Does Section 22(3) of the Children's Law Reform Act Apply?
[51] The Applicants have also submitted that if this court finds the child has resided in India on a permanent basis for a significant period of time that, as this arrangement was against the father's wishes, section 22(3) of the Children's Law Reform Act is applicable that is, that the child was abducted.
[52] That section requires a parent to be withholding a child without the consent of the person having lawful custody of the child. In this case, the Applicants never had lawful custody of the child. Even if somehow the Applicants could assert this authority or stand in the place of the father, the father acquiesced to the Respondent having the child in her care. I find that this section is therefore not applicable.
Should This Proceeding Be Transferred to the Superior Court of Justice?
[53] The Applicants have requested this proceeding be transferred to the Superior Court of Justice so that court can exercise its parens patriae jurisdiction to assume jurisdiction in this case. It is submitted that courts have applied their inherent parens patriae jurisdiction to rescue a child in danger or to bridge a legislative gap.
[54] Based on the evidence before me, I find that there is no evidence that the child "is in danger of being neglected" as alleged by the Applicants. The affidavits filed by the Applicants simply states this as a fact without a shred of evidence to substantiate this allegation. If this is an actual concern or if there was any such evidence I would have expected the Applicants to have reported these concerns to a child protective agency in India.
[55] I also do not find that there is any basis to assert that there is a legislative gap. The Applicants assert that there "might be no court that can or will assume jurisdiction". However, again there is no evidence before me that supports this assertion.
[56] I decline to exercise my jurisdiction to transfer this proceeding to the Superior Court of Justice as I do not find that there is a prima facie case made out that the Superior Court of Justice would consider exercising its parens patriae jurisdiction on the facts of this case.
Interim Powers of the Court
[57] Section 40(b) the Children's Law Reform Act provides that where a court has not exercised its jurisdiction under section 22 or has declined jurisdiction under section 25 or 42 it may make such interim orders regarding custody or access as the court considers to be in the child's best interests.
[58] The Respondent requested that the Applicants return the child's birth certificate to her so she could renew the child's Canadian passport.
[59] As the Respondent is the child's de facto custodial parent it is in the child's best interests that she be in possession of his birth certificate.
Custody of Abdullah Dorya
[60] The Applicants in their Application seek custody of Abdullah.
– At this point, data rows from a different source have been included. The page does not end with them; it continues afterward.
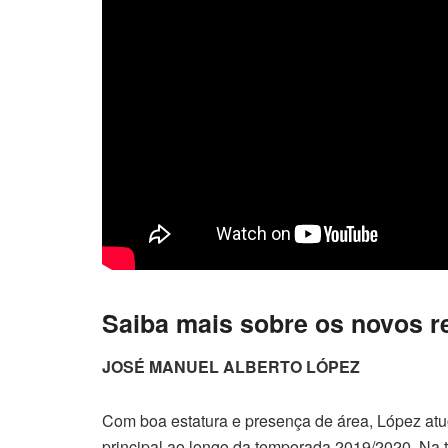
Saiba mais sobre os novos r
JOSÉ MANUEL ALBERTO LÓPEZ
Com boa estatura e presença de área, López at
principal ao longo da temporada 2019/2020. Na 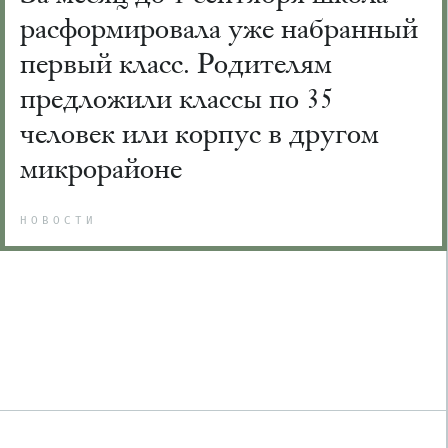
расформировала уже набранный
первый класс. Родителям
предложили классы по 35
человек или корпус в другом
микрорайоне
НОВОСТИ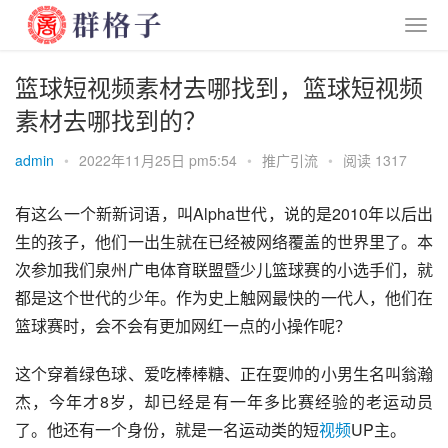
篮球短视频素材去哪找到，篮球短视频
素材去哪找到的？
admin
•
2022年11月25日 pm5:54
•
推广引流
•
阅读 1317
有这么一个新新词语，叫Alpha世代，说的是2010年以后出
生的孩子，他们一出生就在已经被网络覆盖的世界里了。本
次参加我们泉州广电体育联盟暨少儿篮球赛的小选手们，就
都是这个世代的少年。作为史上触网最快的一代人，他们在
篮球赛时，会不会有更加网红一点的小操作呢？
这个穿着绿色球、爱吃棒棒糖、正在耍帅的小男生名叫翁瀚
杰，今年才8岁，却已经是有一年多比赛经验的老运动员
了。他还有一个身份，就是一名运动类的短
视频
UP主。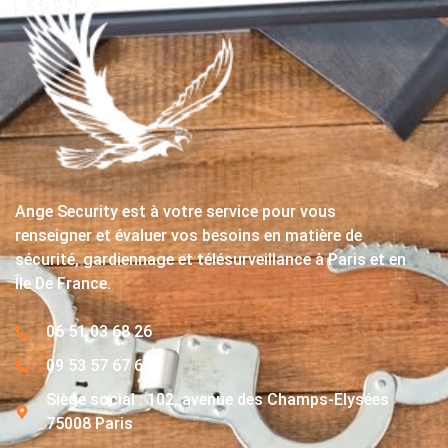
Ange Security est à votre service pour vous
renseigner et évaluer vos besoins en matière de
sécurité, gardiennage et télésurveillance à Paris et en
Île De France.
06 51 03 68 26
09 53 57 67 63
Siège social : 102, avenue des Champs-Elysées
75008 Paris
Abdullah has resided in Ontario all of his life, he was a minor when the Application was commenced and is under the joint care and custody of the Applicants. This court has jurisdiction to deal with his custody. The Respondent takes no position regarding Abdullah.
[61] If the Applicants wish to pursue custody of Abdullah they can file a Form 23C and proceed on an uncontested basis.
Order as Follows:
The Applicants' motion with respect to custody of Hammad Dorya born December 20, 2005 is dismissed due to a lack of jurisdiction.
The Applicants shall immediately send the Respondent by registered mail or courier the child's birth certificate.
The Applicants may proceed with their application to obtain custody of Abdullah Dorya born December 2, 1996 on an uncontested basis.